Dit jaar lezen we in de diensten veel viagra tabs uit het evangelie naar Matteüs. Zoals u misschien weet, volgen we in onze kerk meestal het zogenaamde ‘Gemeenschappelijk leesrooster’, samen met veel PKN-gemeentes en andere kerken. Op zondag hetzelfde te horen, dat verbindt ons ook met elkaar.
In dat rooster staat telkens per jaar een van de eerste drie evangelieën centraal: steeds achtereenvolgens Matteüs, Markus en Lukas. Het Johannes-evangelie heeft geen eigen jaar, maar komt ieder jaar op bijzondere momenten aan de orde, op bijzondere zondagen en feestdagen (vaak op Eerste Kerstdag, bij Pasen en de zondagen erna).
Dit jaar is dus Matteüs aan de beurt. Ik wil dit jaar via de kerkkrant en website daarom geregeld wat meer over dat evangelie vertellen. Elk evangelie vertelt over Jezus op eigen manier. Ze vertellen in de kern allemaal hetzelfde, maar zeggen datzelfde steeds anders. Ze bouwen het verhaal anders op, leggen andere accenten, vertellen soms ook verhalen die anderen niet vertellen. Elk evangelie geeft zo een eigen beeld van Jezus. Het kan helpen bij het lezen om daar iets meer van te weten.

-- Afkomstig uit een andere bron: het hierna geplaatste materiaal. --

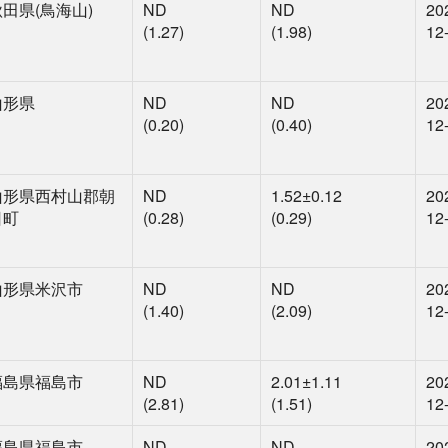
秋田県(鳥海山)
ND
ND
20
(1.27)
(1.98)
12
山形県
ND
ND
20
(0.20)
(0.40)
12
山形県西村山郡朝
ND
1.52
±0.12
20
日町
(0.28)
(0.29)
12
山形県米沢市
ND
ND
20
(1.40)
(2.09)
12
福島県福島市
ND
2.01
±1.11
20
(2.81)
(1.51)
12
福島県福島市
ND
ND
20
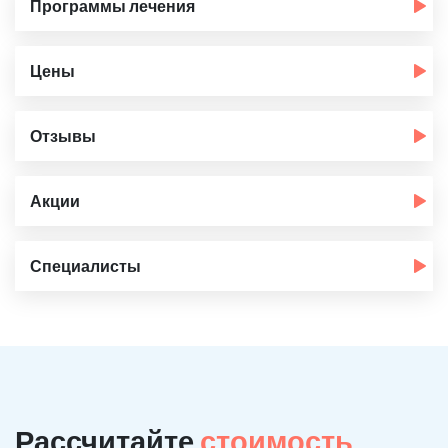
Программы лечения
Цены
Отзывы
Акции
Специалисты
Рассчитайте
стоимость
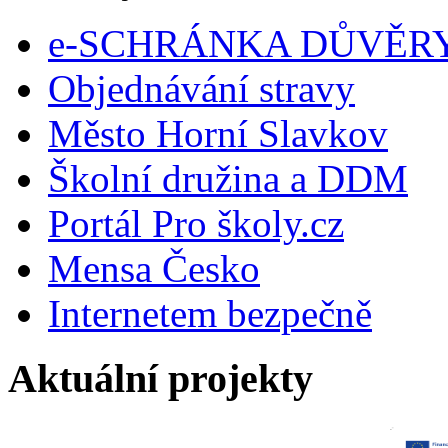
e-SCHRÁNKA DŮVĚR
Objednávání stravy
Město Horní Slavkov
Školní družina a DDM
Portál Pro školy.cz
Mensa Česko
Internetem bezpečně
Aktuální projekty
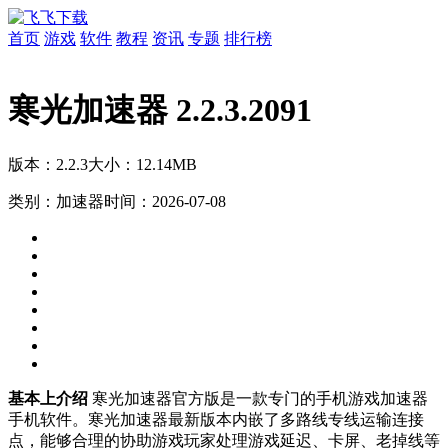
首页
游戏
软件
教程
资讯
专题
排行榜
寒光加速器 2.2.3.2091
版本：2.2.3
大小：12.14MB
类别：加速器
时间：2026-07-08
基本上介绍
寒光加速器官方版是一款专门的手机游戏加速器
手机软件。寒光加速器最新版本内嵌了多路线专线运输连接
点，能够合理的协助游戏玩家处理游戏延迟、卡屏、老掉线等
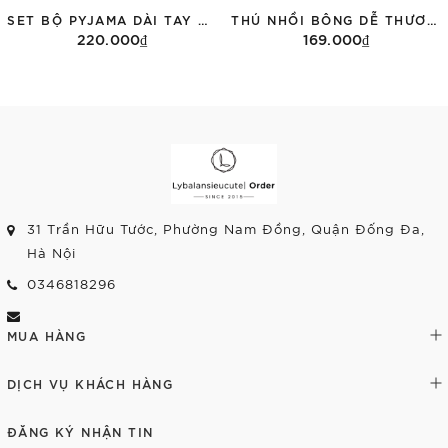
SET BỘ PYJAMA DÀI TAY MÀU HỒNG HỌA TIẾT HOA VINTAGE 2607
THÚ NHỒI BÔNG DỄ THƯƠNG JOOKI DỄ THƯƠNG
220.000₫
169.000₫
Tùy chọn
Tùy chọn
31 Trần Hữu Tước, Phường Nam Đồng, Quận Đống Đa,
Hà Nội
0346818296
MUA HÀNG
DỊCH VỤ KHÁCH HÀNG
ĐĂNG KÝ NHẬN TIN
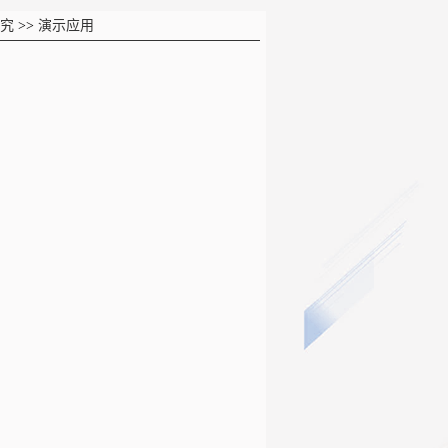
究
>>
演示应用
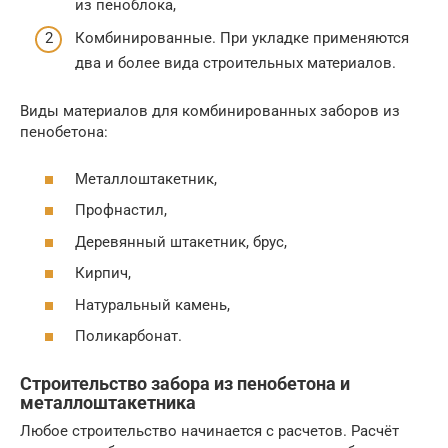
из пеноблока,
Комбинированные. При укладке применяются
два и более вида строительных материалов.
Виды материалов для комбинированных заборов из
пенобетона:
Металлоштакетник,
Профнастил,
Деревянный штакетник, брус,
Кирпич,
Натуральный камень,
Поликарбонат.
Строительство забора из пенобетона и
металлоштакетника
Любое строительство начинается с расчетов. Расчёт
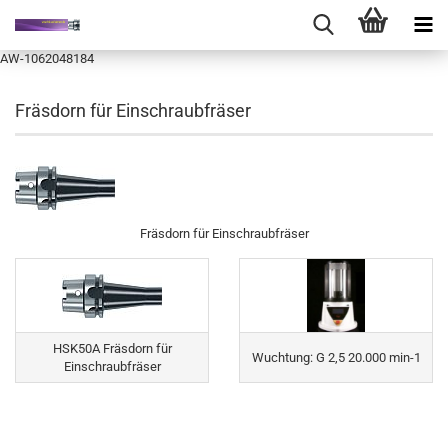
AW-1062048184
Fräsdorn für Einschraubfräser
Fräsdorn für Einschraubfräser
HSK50A Fräsdorn für
Wuchtung: G 2,5 20.000 min-1
Einschraubfräser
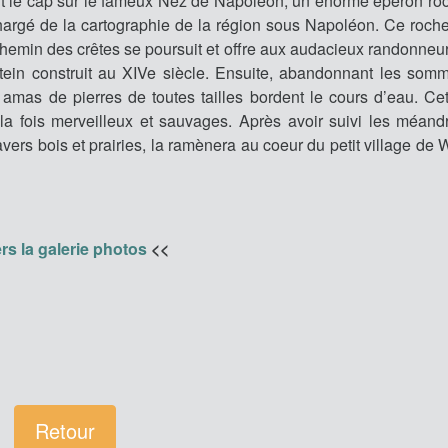
nt le cap sur le fameux Nez de Napoléon, un énorme éperon ro
rgé de la cartographie de la région sous Napoléon. Ce rocher
chemin des crêtes se poursuit et offre aux audacieux randonneur
ein construit au XIVe siècle. Ensuite, abandonnant les somm
amas de pierres de toutes tailles bordent le cours d’eau. Cet
a fois merveilleux et sauvages. Après avoir suivi les méand
avers bois et prairies, la ramènera au coeur du petit village de 
rs la galerie photos
<<
Retour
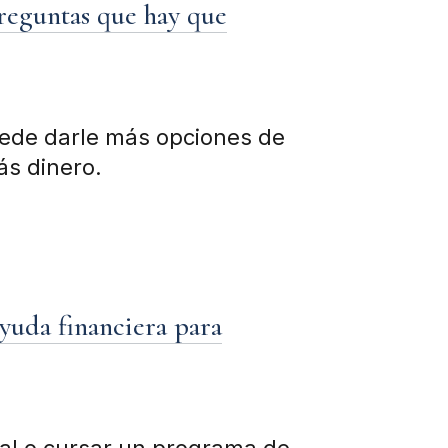
reguntas que hay que
uede darle más opciones de
ás dinero.
ayuda financiera para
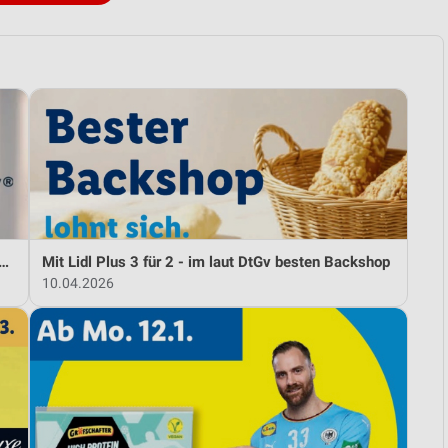
idl und Andre Agassi die neuesten Silvercrest Küchengeräte
Mit Lidl Plus 3 für 2 - im laut DtGv besten Backshop
10.04.2026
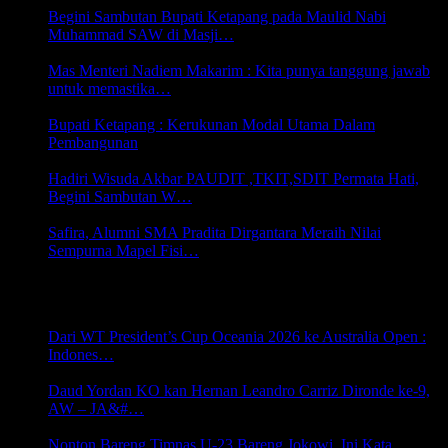
Begini Sambutan Bupati Ketapang pada Maulid Nabi
Muhammad SAW di Masji…
9 Oktober 2023 11:13
Mas Menteri Nadiem Makarim : Kita punya tanggung jawab
untuk memastika…
2 Oktober 2023 15:55
Bupati Ketapang : Kerukunan Modal Utama Dalam
Pembangunan
30 September 2023 08:51
Hadiri Wisuda Akbar PAUDIT ,TKIT,SDIT Permata Hati,
Begini Sambutan W…
19 Juni 2023 06:22
Safira, Alumni SMA Pradita Dirgantara Meraih Nilai
Sempurna Mapel Fisi…
16 Juni 2021 22:36
OLAHRAGA
Dari WT President’s Cup Oceania 2026 ke Australia Open :
Indones…
21 Juni 2026 21:44
Daud Yordan KO kan Hernan Leandro Carriz Dironde ke-9,
AW – JA&#…
8 September 2024 06:05
Nonton Bareng Timnas U-23 Bareng Jokowi, Ini Kata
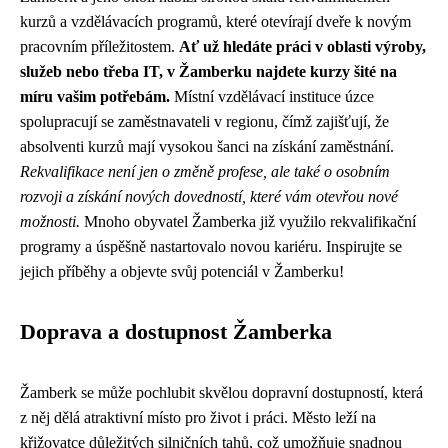
kurzů a vzdělávacích programů, které otevírají dveře k novým
pracovním příležitostem.
Ať už hledáte práci v oblasti výroby,
služeb nebo třeba IT, v Žamberku najdete kurzy šité na
míru vašim potřebám.
Místní vzdělávací instituce úzce
spolupracují se zaměstnavateli v regionu, čímž zajišťují, že
absolventi kurzů mají vysokou šanci na získání zaměstnání.
Rekvalifikace není jen o změně profese, ale také o osobním
rozvoji a získání nových dovedností, které vám otevřou nové
možnosti.
Mnoho obyvatel Žamberka již využilo rekvalifikační
programy a úspěšně nastartovalo novou kariéru. Inspirujte se
jejich příběhy a objevte svůj potenciál v Žamberku!
Doprava a dostupnost Žamberka
Žamberk se může pochlubit skvělou dopravní dostupností, která
z něj dělá atraktivní místo pro život i práci. Město leží na
křižovatce důležitých silničních tahů, což umožňuje snadnou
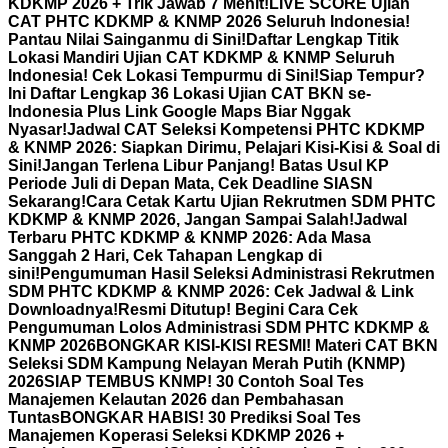
KDKMP 2026 + Trik Jawab 7 Menit!
LIVE SCORE Ujian
CAT PHTC KDKMP & KNMP 2026 Seluruh Indonesia!
Pantau Nilai Sainganmu di Sini!
Daftar Lengkap Titik
Lokasi Mandiri Ujian CAT KDKMP & KNMP Seluruh
Indonesia! Cek Lokasi Tempurmu di Sini!
Siap Tempur?
Ini Daftar Lengkap 36 Lokasi Ujian CAT BKN se-
Indonesia Plus Link Google Maps Biar Nggak
Nyasar!
Jadwal CAT Seleksi Kompetensi PHTC KDKMP
& KNMP 2026: Siapkan Dirimu, Pelajari Kisi-Kisi & Soal di
Sini!
Jangan Terlena Libur Panjang! Batas Usul KP
Periode Juli di Depan Mata, Cek Deadline SIASN
Sekarang!
Cara Cetak Kartu Ujian Rekrutmen SDM PHTC
KDKMP & KNMP 2026, Jangan Sampai Salah!
Jadwal
Terbaru PHTC KDKMP & KNMP 2026: Ada Masa
Sanggah 2 Hari, Cek Tahapan Lengkap di
sini!
Pengumuman Hasil Seleksi Administrasi Rekrutmen
SDM PHTC KDKMP & KNMP 2026: Cek Jadwal & Link
Downloadnya!
Resmi Ditutup! Begini Cara Cek
Pengumuman Lolos Administrasi SDM PHTC KDKMP &
KNMP 2026
BONGKAR KISI-KISI RESMI! Materi CAT BKN
Seleksi SDM Kampung Nelayan Merah Putih (KNMP)
2026
SIAP TEMBUS KNMP! 30 Contoh Soal Tes
Manajemen Kelautan 2026 dan Pembahasan
Tuntas
BONGKAR HABIS! 30 Prediksi Soal Tes
Manajemen Koperasi Seleksi KDKMP 2026 +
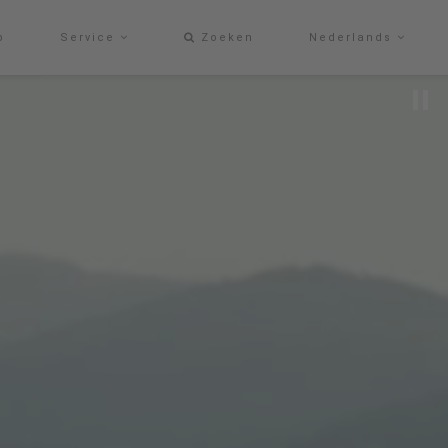
p
Service
Zoeken
Nederlands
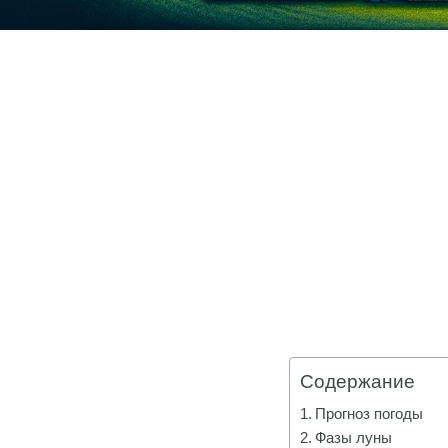
Содержание
Прогноз погоды
Фазы луны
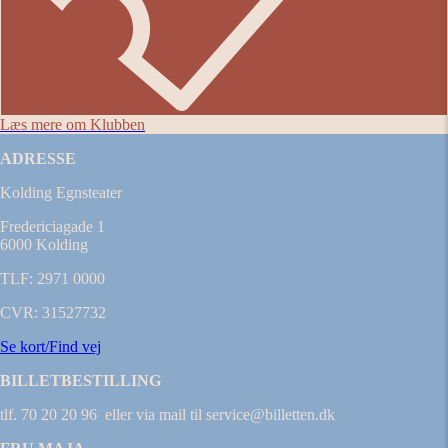
Læs mere om Klubben
ADRESSE
Kolding Egnsteater
Fredericiagade 1
6000 Kolding
TLF: 2971 0000
CVR: 31527732
Se kort/Find vej
BILLETBESTILLING
tlf. 70 20 20 96 eller via mail til service@billetten.dk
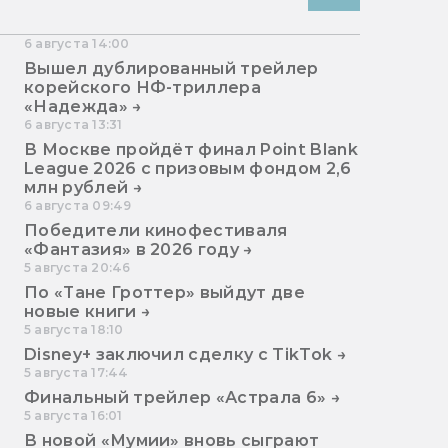
6 августа 14:00
Вышел дублированный трейлер
корейского НФ-триллера
«Надежда» →
6 августа 13:31
В Москве пройдёт финал Point Blank
League 2026 с призовым фондом 2,6
млн рублей →
6 августа 09:49
Победители кинофестиваля
«Фантазия» в 2026 году →
5 августа 20:46
По «Тане Гроттер» выйдут две
новые книги →
5 августа 18:10
Disney+ заключил сделку с TikTok →
5 августа 17:44
Финальный трейлер «Астрала 6» →
5 августа 16:01
В новой «Мумии» вновь сыграют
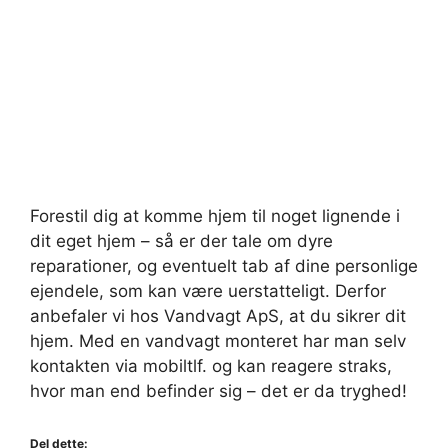
Forestil dig at komme hjem til noget lignende i
dit eget hjem – så er der tale om dyre
reparationer, og eventuelt tab af dine personlige
ejendele, som kan være uerstatteligt. Derfor
anbefaler vi hos Vandvagt ApS, at du sikrer dit
hjem. Med en vandvagt monteret har man selv
kontakten via mobiltlf. og kan reagere straks,
hvor man end befinder sig – det er da tryghed!
Del dette:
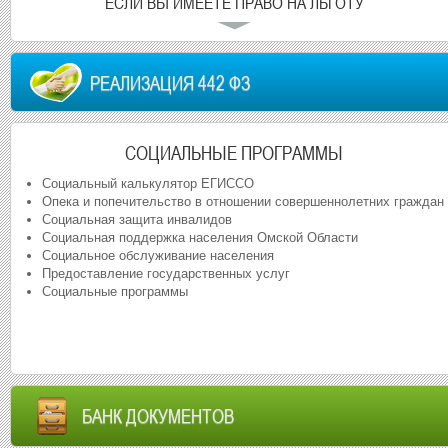
ЕСЛИ ВЫ ИМЕЕТЕ ПРАВО НА ЛЬГОТУ
РЕАЛИЗАЦИЯ 442 ФЗ
СОЦИАЛЬНЫЕ ПРОГРАММЫ
Социальный калькулятор ЕГИССО
Опека и попечительство в отношении совершеннолетних граждан
Социальная защита инвалидов
Социальная поддержка населения Омской Области
Социальное обслуживание населения
Предоставление государственных услуг
Социальные программы
БАНК ДОКУМЕНТОВ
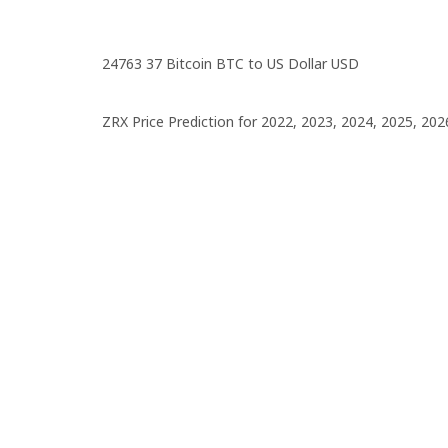
24763 37 Bitcoin BTC to US Dollar USD
ZRX Price Prediction for 2022, 2023, 2024, 2025, 202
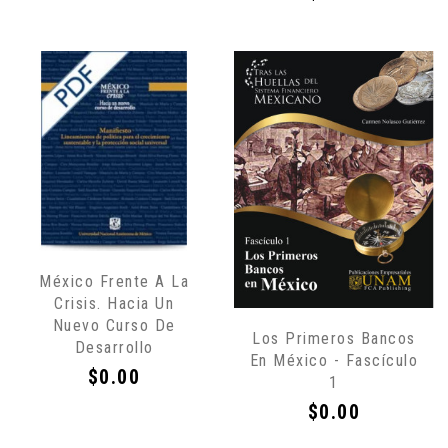
Sólo
México Frente A La
por
Crisis. Hacia Un
Internet
Nuevo Curso De
Los Primeros Bancos
Desarrollo
En México - Fascículo
Precio
$0.00
1
Precio
$0.00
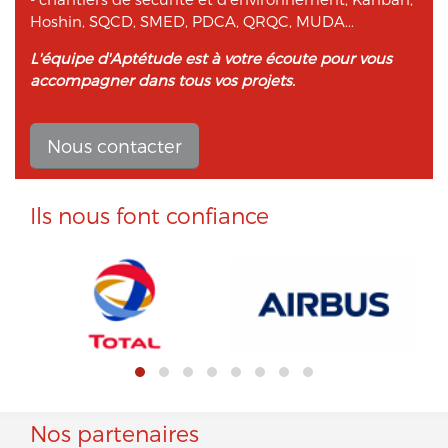
Hoshin, SQCD, SMED, PDCA, QRQC, MUDA...
L'équipe d'Aptétude est à votre écoute pour vous
accompagner dans tous vos projets.
Nous contacter
Ils nous font confiance
Nos partenaires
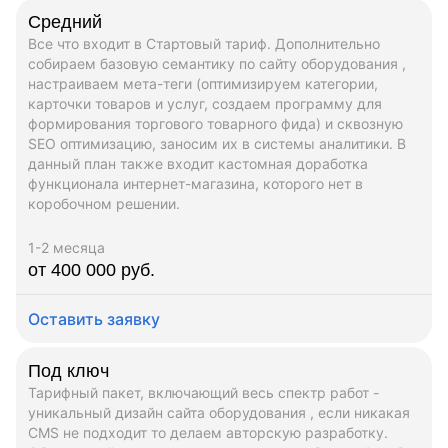
Средний
Все что входит в Стартовый тариф. Дополнительно
собираем базовую семантику по сайту оборудования ,
настраиваем мета-теги (оптимизируем категории,
карточки товаров и услуг, создаем программу для
формирования торгового товарного фида) и сквозную
SEO оптимизацию, заносим их в системы аналитики. В
данный план также входит кастомная доработка
функционала интернет-магазина, которого нет в
коробочном решении.
1-2 месяца
от 400 000 руб.
Оставить заявку
Под ключ
Тарифный пакет, включающий весь спектр работ -
уникальный дизайн сайта оборудования , если никакая
CMS не подходит то делаем авторскую разработку.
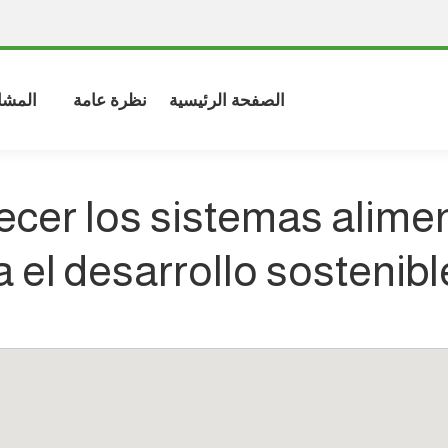
الصفحة الرئيسية
نظرة عامة
المشا
ecer los sistemas alime
 el desarrollo sostenible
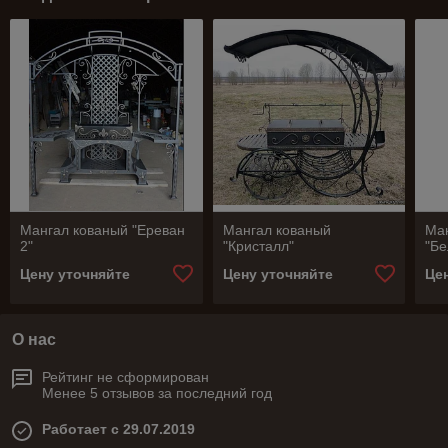
Мангал кованый "Ереван
Мангал кованый
Ма
2"
"Кристалл"
"Б
Цену уточняйте
Цену уточняйте
Це
О нас
Рейтинг не сформирован
Менее 5 отзывов за последний год
Работает с 29.07.2019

Jezus als rabbijn, als Joodse leraar
In het Matteüs-evangelie komt Jezus nadrukkelijk als Joodse leraar naar voren. Hij legt de woorden en de wil van God uit, eigenlijk als een soort nieuwe Mozes. In de maand februari lezen we uit de Bergrede, waarin dat het meest duidelijk is. Daar spreekt Jezus over de Tora, de Joodse, bijbelse geboden. Vaak wordt de Bergrede zo uitgelegd, alsof Jezus eigenlijk een nieuwe, andere, wet geeft, in tegenstelling met de Joodse, Oud-Testamentische. Hij geeft eerst een bekend gebod weer en zegt dan steeds: ‘maar ik zeg jullie …’. Dat lijkt een tegenstelling – maar dat deden meer rabbijnen zo in die tijd. Het betekent niet dat de nieuwe uitleg tegengesteld is, maar geeft de eigenlijke, diepere betekenis weer. Vaak gaat het om een uitbreiding van de wet. Het gaat er niet alleen maar geen moord of doodslag, of overspel te plegen. Jezus wijst aan waar dat begint, waar zulke daden vandaan komen: uit woede, jaloesie, verlangen, uit bepaalde gedachten. Hij zegt dan: daar moet je op letten, op die gedachten. Als je zulke verkeerde gedachten gaat koesteren, kom je in de gevarenzone, dan zou je wel eens de wet kunnen gaan overtreden. Voed dat soort gedachten dus niet, en probeer anders te denken. Dan doe je de wil van God, en dan houd je dus die geboden op een diepere manier.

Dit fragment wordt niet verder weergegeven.